*TO DO*.
Wherever a picture appears, leave it out, and transcribe the rest of the records exactly.

[Stored data]
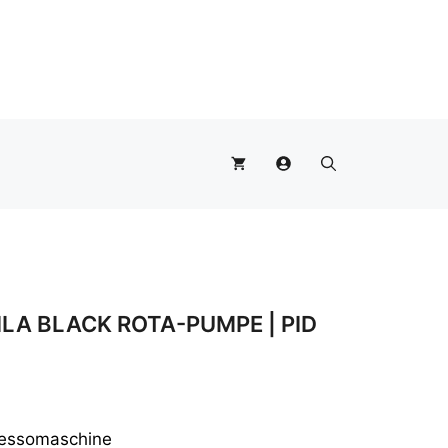
Black
Rota-
Pumpe
|
PID
Menge
LA BLACK ROTA-PUMPE | PID
ressomaschine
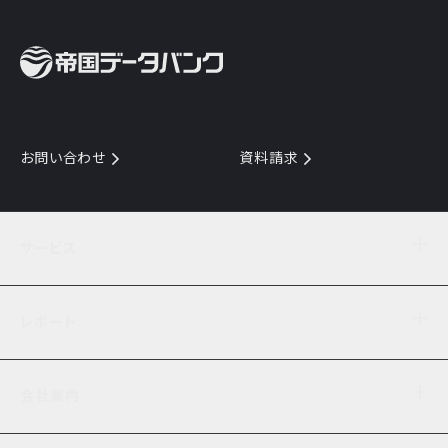
お問い合わせ
資料請求
サービス
目的からサービスを探す
レポート
サービス一覧を見る
TDB企業コード
倒産情報
データ連携サービス
会社案内
経済・経営
口座振替のご案内
業界動向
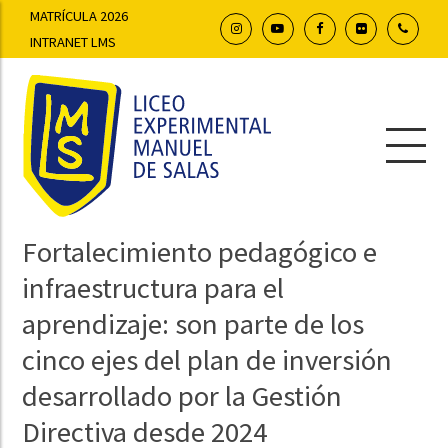
MATRÍCULA 2026
INTRANET LMS
Fortalecimiento pedagógico e
infraestructura para el
aprendizaje: son parte de los
cinco ejes del plan de inversión
desarrollado por la Gestión
Directiva desde 2024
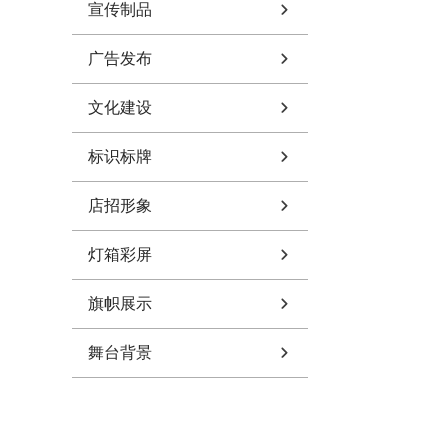
宣传制品
广告发布
文化建设
标识标牌
店招形象
灯箱彩屏
旗帜展示
舞台背景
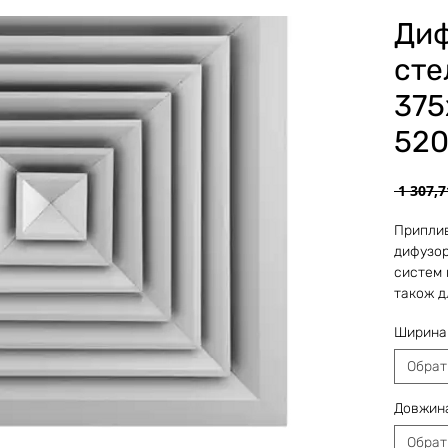
Ди
сте
375
520
 1 307,7
Приплив
дифузор
систем 
також д
систем 
Ширина
можуть 
змінним
Обрат
відносн
Рекомен
Довжин
вентиля
приблиз
Обрат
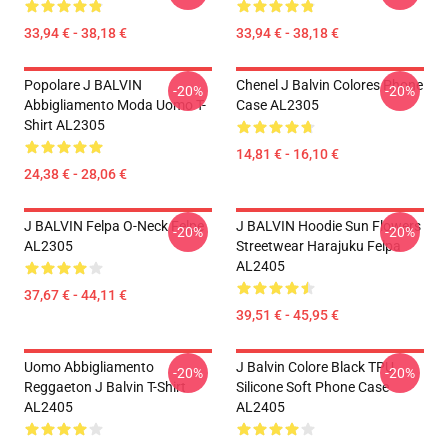
33,94 € - 38,18 €
33,94 € - 38,18 €
Popolare J BALVIN
Chenel J Balvin Colores Phone
-20%
-20%
Abbigliamento Moda Uomo T-
Case AL2305
Shirt AL2305
14,81 € - 16,10 €
24,38 € - 28,06 €
J BALVIN Felpa O-Neck Felpe
J BALVIN Hoodie Sun Flowers
-20%
-20%
AL2305
Streetwear Harajuku Felpa
AL2405
37,67 € - 44,11 €
39,51 € - 45,95 €
Uomo Abbigliamento
J Balvin Colore Black TPU
-20%
-20%
Reggaeton J Balvin T-Shirt
Silicone Soft Phone Case
AL2405
AL2405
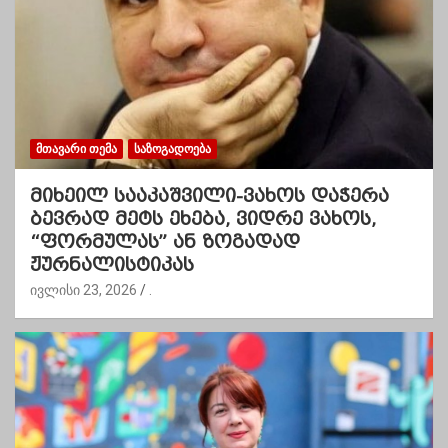
ᲛᲗᲐᲕᲐᲠᲘ ᲗᲔᲛᲐ
ᲡᲐᲖᲝᲒᲐᲓᲝᲔᲑᲐ
მიხეილ სააკაშვილი-ვახოს დაჭერა
ბევრად მეტს ეხება, ვიდრე ვახოს,
“ფორმულას” ან ზოგადად
ჟურნალისტიკას
ივლისი 23, 2026
.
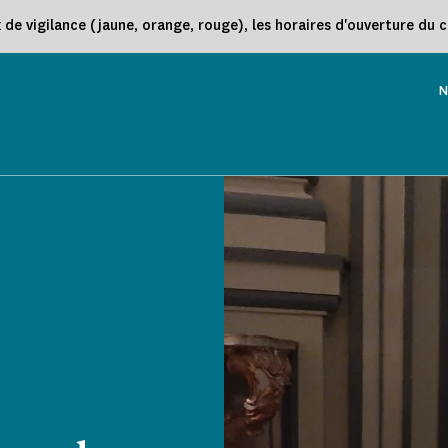
e vigilance (jaune, orange, rouge), les horaires d'ouverture du 
N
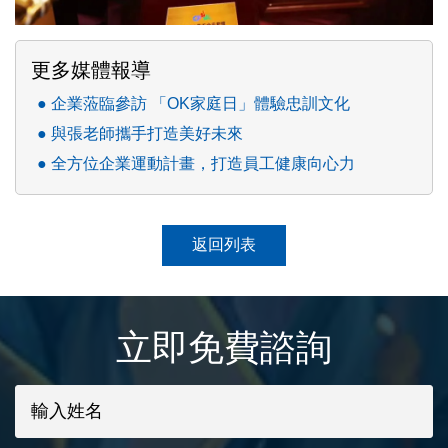
更多媒體報導
企業蒞臨參訪 「OK家庭日」體驗忠訓文化
與張老師攜手打造美好未來
全方位企業運動計畫，打造員工健康向心力
返回列表
立即免費諮詢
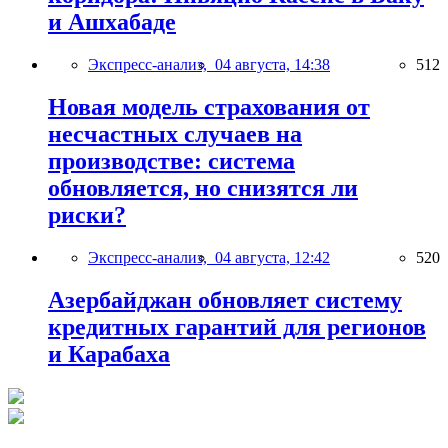
и Ашхабаде
Экспресс-анализ,
04 августа, 14:38
512
Новая модель страхования от
несчастных случаев на
производстве: система
обновляется, но снизятся ли
риски?
Экспресс-анализ,
04 августа, 12:42
520
Азербайджан обновляет систему
кредитных гарантий для регионов
и Карабаха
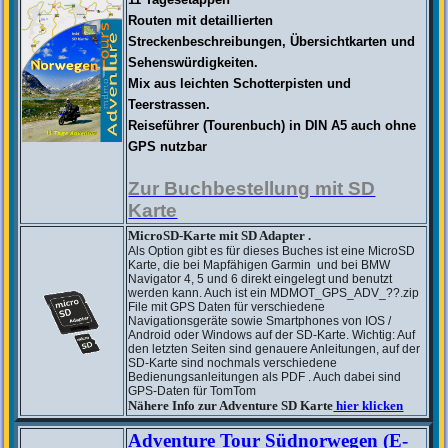
Routen mit detaillierten
Streckenbeschreibungen, Übersichtkarten und
Sehenswürdigkeiten.
Mix aus leichten Schotterpisten und
Teerstrassen.
Reiseführer (Tourenbuch) in DIN A5
auch ohne
GPS nutzbar
Zur Buchbestellung mit SD
Karte
MicroSD-Karte mit SD Adapter
.
Als Option gibt es für dieses Buches ist eine MicroSD
Karte, die bei Mapfähigen Garmin und bei BMW
Navigator 4, 5 und 6 direkt eingelegt und benutzt
werden kann. Auch ist ein MDMOT_GPS_ADV_??.zip
File mit GPS Daten für verschiedene
Navigationsgeräte sowie Smartphones von IOS /
Android oder Windows auf der SD-Karte. Wichtig: Auf
den letzten Seiten sind genauere Anleitungen, auf der
SD-Karte sind nochmals verschiedene
Bedienungsanleitungen als PDF . Auch dabei sind
GPS-Daten für TomTom
Nähere Info zur Adventure SD Karte
hier klicken
Adventure Tour Südnorwegen (E-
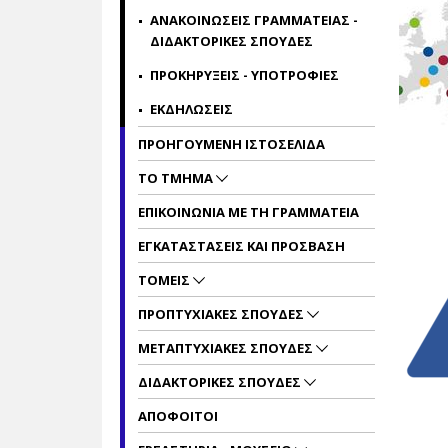
ΑΝΑΚΟΙΝΩΣΕΙΣ ΓΡΑΜΜΑΤΕΙΑΣ -
ΔΙΔΑΚΤΟΡΙΚΕΣ ΣΠΟΥΔΕΣ
ΠΡΟΚΗΡΥΞΕΙΣ - ΥΠΟΤΡΟΦΙΕΣ
ΕΚΔΗΛΩΣΕΙΣ
ΠΡΟΗΓΟΥΜΕΝΗ ΙΣΤΟΣΕΛΙΔΑ
ΤΟ ΤΜΗΜΑ
ΕΠΙΚΟΙΝΩΝΙΑ ΜΕ ΤΗ ΓΡΑΜΜΑΤΕΙΑ
ΕΓΚΑΤΑΣΤΑΣΕΙΣ ΚΑΙ ΠΡΟΣΒΑΣΗ
ΤΟΜΕΙΣ
ΠΡΟΠΤΥΧΙΑΚΕΣ ΣΠΟΥΔΕΣ
ΜΕΤΑΠΤΥΧΙΑΚΕΣ ΣΠΟΥΔΕΣ
ΔΙΔΑΚΤΟΡΙΚΕΣ ΣΠΟΥΔΕΣ
ΑΠΟΦΟΙΤΟΙ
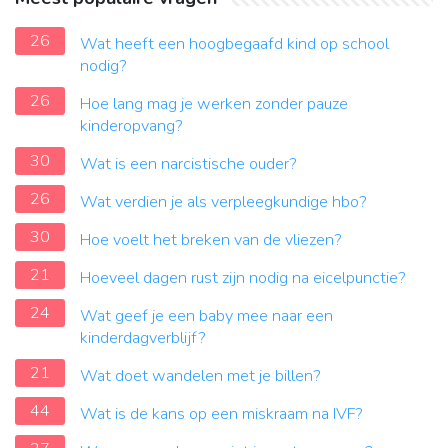
26
Wat heeft een hoogbegaafd kind op school
nodig?
26
Hoe lang mag je werken zonder pauze
kinderopvang?
30
Wat is een narcistische ouder?
26
Wat verdien je als verpleegkundige hbo?
30
Hoe voelt het breken van de vliezen?
21
Hoeveel dagen rust zijn nodig na eicelpunctie?
24
Wat geef je een baby mee naar een
kinderdagverblijf?
21
Wat doet wandelen met je billen?
44
Wat is de kans op een miskraam na IVF?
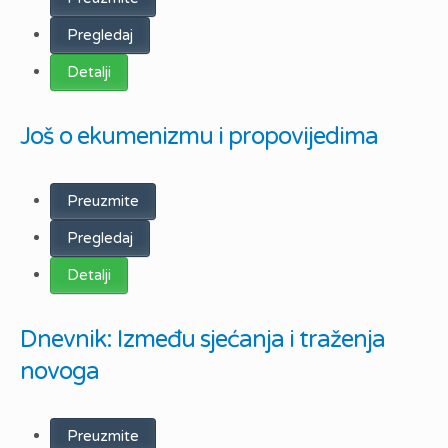
Pregledaj
Detalji
Još o ekumenizmu i propovijedima
Preuzmite
Pregledaj
Detalji
Dnevnik: Između sjećanja i traženja
novoga
Preuzmite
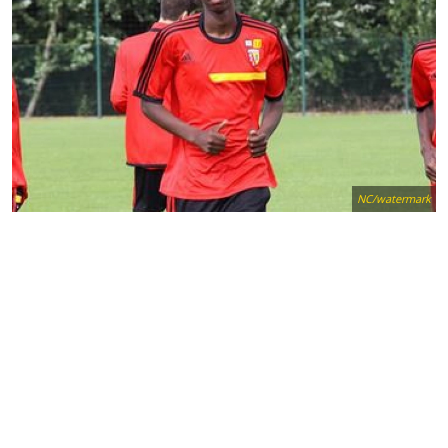
NC/watermark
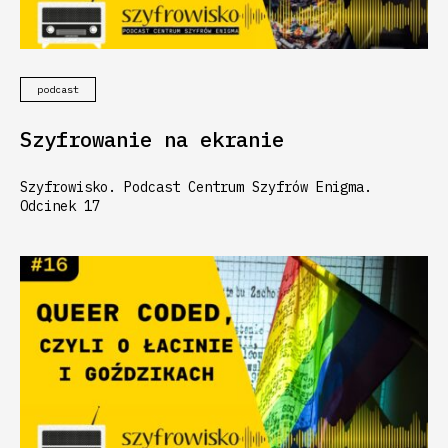
podcast
Szyfrowanie na ekranie
Szyfrowisko. Podcast Centrum Szyfrów Enigma.
Odcinek 17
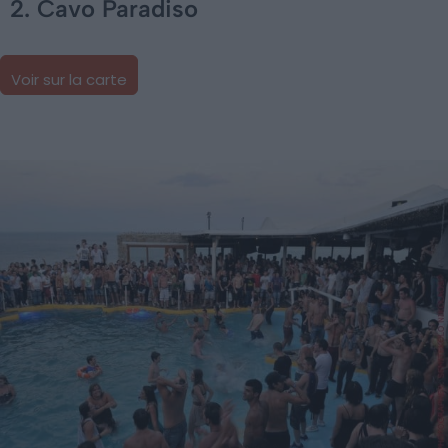
2. Cavo Paradiso
Voir sur la carte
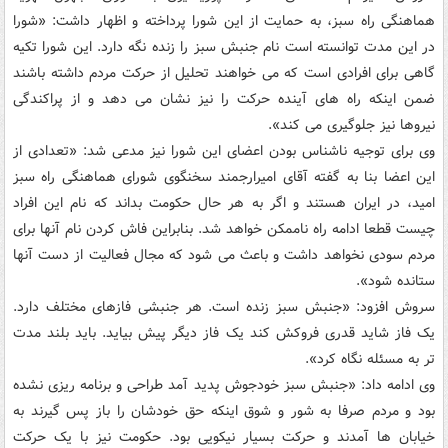
هماهنگی راه سبز، به حمایت از این شورا پرداخته و اظهار داشت: «شورا
در این مدت توانسته است نام جنبش سبز را زنده نگه دارد. این شورا تکیه
گاهی برای افرادی است که می خواهند تحلیل از حرکت مردم داشته باشند
ضمن اینکه راه های آینده حرکت را نیز نشان می دهد و از پراکندگی
نیروها نیز جلوگیری می کند».
وی برای توجیه ناشناس بودن اعضای این شورا نیز مدعی شد: «تعدادی از
این اعضا بنا به گفته آقای امیرارجمند سخنگوی شورای هماهنگی راه سبز
امید، در ایران هستند و اگر به هر حال حکومت بداند که نام این افراد
چیست قطعا ادامه راه ناممکن خواهد شد. بنابراین فاش کردن نام آنها برای
مردم سودی نخواهد داشت و باعث می شود که مجال فعالیت از دست آنها
ستانده شود».
سروش افزود: «جنبش سبز زنده است. هر جنبشی فازهای مختلف دارد.
یک فاز شاید قدری فروکش کند یک فاز دیگر پیش بیاید. باید بلند مدت
تر به مسئله نگاه کرد».
وی ادامه داد: «جنبش سبز خودجوش پدید آمد طراحی و برنامه ریزی نشده
بود و مردم صرفا به شور و شوق اینکه حق خودشان را باز پس گیرند به
خیابان ها آمدند و حرکت بسیار نیکویی بود. حکومت نیز با یک حرکت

*ANSWER TO THIS PROBLEM*.
Black
Rota-
Pumpe
|
PID
Menge
LA BLACK ROTA-PUMPE | PID
ressomaschine
お問い合わせ
資料請求
サービス
目的からサービスを探す
レポート
サービス一覧を見る
TDB企業コード
倒産情報
データ連携サービス
会社案内
経済・経営
口座振替のご案内
業界動向
MATRÍCULA 2026
INTRANET LMS
Fortalecimiento pedagógico e
infraestructura para el
aprendizaje: son parte de los
cinco ejes del plan de inversión
desarrollado por la Gestión
Directiva desde 2024
宣传制品
广告发布
文化建设
标识标牌
店招形象
灯箱彩屏
旗帜展示
舞台背景
Ди
сте
375
520
 1 307,7
Приплив
дифузор
систем 
також д
систем 
Ширина
можуть 
змінним
Обрат
відносн
Рекомен
Довжин
вентиля
приблиз
Обрат
33,94 € - 38,18 €
33,94 € - 38,18 €
Popolare J BALVIN
Chenel J Balvin Colores Phone
-20%
-20%
Abbigliamento Moda Uomo T-
Case AL2305
Shirt AL2305
14,81 € - 16,10 €
24,38 € - 28,06 €
J BALVIN Felpa O-Neck Felpe
J BALVIN Hoodie Sun Flowers
-20%
-20%
AL2305
Streetwear Harajuku Felpa
AL2405
37,67 € - 44,11 €
39,51 € - 45,95 €
Uomo Abbigliamento
J Balvin Colore Black TPU
-20%
-20%
Reggaeton J Balvin T-Shirt
Silicone Soft Phone Case
AL2405
AL2405
ᲛᲗᲐᲕᲐᲠᲘ ᲗᲔᲛᲐ
ᲡᲐᲖᲝᲒᲐᲓᲝᲔᲑᲐ
მიხეილ სააკაშვილი-ვახოს დაჭერა
ბევრად მეტს ეხება, ვიდრე ვახოს,
“ფორმულას” ან ზოგადად
ჟურნალისტიკას
ივლისი 23, 2026
.
e vigilance (jaune, orange, rouge), les horaires d'ouverture du 
N
更多媒體報導
企業蒞臨參訪 「OK家庭日」體驗忠訓文化
與張老師攜手打造美好未來
全方位企業運動計畫，打造員工健康向心力
返回列表
立即免費諮詢
и Ашхабаде
Экспресс-анализ,
04 августа, 14:38
512
Новая модель страхования от
несчастных случаев на
производстве: система
обновляется, но снизятся ли
риски?
Экспресс-анализ,
04 августа, 12:42
520
Азербайджан обновляет систему
кредитных гарантий для регионов
и Карабаха
Routen mit detaillierten
Streckenbeschreibungen, Übersichtkarten und
Sehenswürdigkeiten.
Mix aus leichten Schotterpisten und
Teerstrassen.
Reiseführer (Tourenbuch) in DIN A5
auch ohne
GPS nutzbar
Zur Buchbestellung mit SD
Karte
MicroSD-Karte mit SD Adapter
.
Als Option gibt es für dieses Buches ist eine MicroSD
Karte, die bei Mapfähigen Garmin und bei BMW
Navigator 4, 5 und 6 direkt eingelegt und benutzt
werden kann. Auch ist ein MDMOT_GPS_ADV_??.zip
File mit GPS Daten für verschiedene
Navigationsgeräte sowie Smartphones von IOS /
Android oder Windows auf der SD-Karte. Wichtig: Auf
den letzten Seiten sind genauere Anleitungen, auf der
SD-Karte sind nochmals verschiedene
Bedienungsanleitungen als PDF . Auch dabei sind
GPS-Daten für TomTom
Nähere Info zur Adventure SD Karte
hier klicken
Adventure Tour Südnorwegen (E-
ΑΝΑΚΟΙΝΩΣΕΙΣ ΓΡΑΜΜΑΤΕΙΑΣ -
ΔΙΔΑΚΤΟΡΙΚΕΣ ΣΠΟΥΔΕΣ
ΠΡΟΚΗΡΥΞΕΙΣ - ΥΠΟΤΡΟΦΙΕΣ
ΕΚΔΗΛΩΣΕΙΣ
ΠΡΟΗΓΟΥΜΕΝΗ ΙΣΤΟΣΕΛΙΔΑ
ΤΟ ΤΜΗΜΑ
ΕΠΙΚΟΙΝΩΝΙΑ ΜΕ ΤΗ ΓΡΑΜΜΑΤΕΙΑ
ΕΓΚΑΤΑΣΤΑΣΕΙΣ ΚΑΙ ΠΡΟΣΒΑΣΗ
ΤΟΜΕΙΣ
ΠΡΟΠΤΥΧΙΑΚΕΣ ΣΠΟΥΔΕΣ
ΜΕΤΑΠΤΥΧΙΑΚΕΣ ΣΠΟΥΔΕΣ
ΔΙΔΑΚΤΟΡΙΚΕΣ ΣΠΟΥΔΕΣ
ΑΠΟΦΟΙΤΟΙ
26
Wat heeft een hoogbegaafd kind op school
nodig?
26
Hoe lang mag je werken zonder pauze
kinderopvang?
30
Wat is een narcistische ouder?
26
Wat verdien je als verpleegkundige hbo?
30
Hoe voelt het breken van de vliezen?
21
Hoeveel dagen rust zijn nodig na eicelpunctie?
24
Wat geef je een baby mee naar een
kinderdagverblijf?
21
Wat doet wandelen met je billen?
44
Wat is de kans op een miskraam na IVF?
Pregledaj
Detalji
Još o ekumenizmu i propovijedima
Preuzmite
Pregledaj
Detalji
Dnevnik: Između sjećanja i traženja
novoga
Preuzmite
NC/watermark
podcast
Szyfrowanie na ekranie
Szyfrowisko. Podcast Centrum Szyfrów Enigma.
Odcinek 17
2. Cavo Paradiso
Voir sur la carte
هماهنگی راه سبز، به حمایت از این شورا پرداخته و اظهار داشت: «شورا
در این مدت توانسته است نام جنبش سبز را زنده نگه دارد. این شورا تکیه
گاهی برای افرادی است که می خواهند تحلیل از حرکت مردم داشته باشند
ضمن اینکه راه های آینده حرکت را نیز نشان می دهد و از پراکندگی
نیروها نیز جلوگیری می کند».
وی برای توجیه ناشناس بودن اعضای این شورا نیز مدعی شد: «تعدادی از
این اعضا بنا به گفته آقای امیرارجمند سخنگوی شورای هماهنگی راه سبز
امید، در ایران هستند و اگر به هر حال حکومت بداند که نام این افراد
چیست قطعا ادامه راه ناممکن خواهد شد. بنابراین فاش کردن نام آنها برای
مردم سودی نخواهد داشت و باعث می شود که مجال فعالیت از دست آنها
ستانده شود».
سروش افزود: «جنبش سبز زنده است. هر جنبشی فازهای مختلف دارد.
یک فاز شاید قدری فروکش کند یک فاز دیگر پیش بیاید. باید بلند مدت
تر به مسئله نگاه کرد».
وی ادامه داد: «جنبش سبز خودجوش پدید آمد طراحی و برنامه ریزی نشده
بود و مردم صرفا به شور و شوق اینکه حق خودشان را باز پس گیرند به
خیابان ها آمدند و حرکت بسیار نیکویی بود. حکومت نیز با یک حرکت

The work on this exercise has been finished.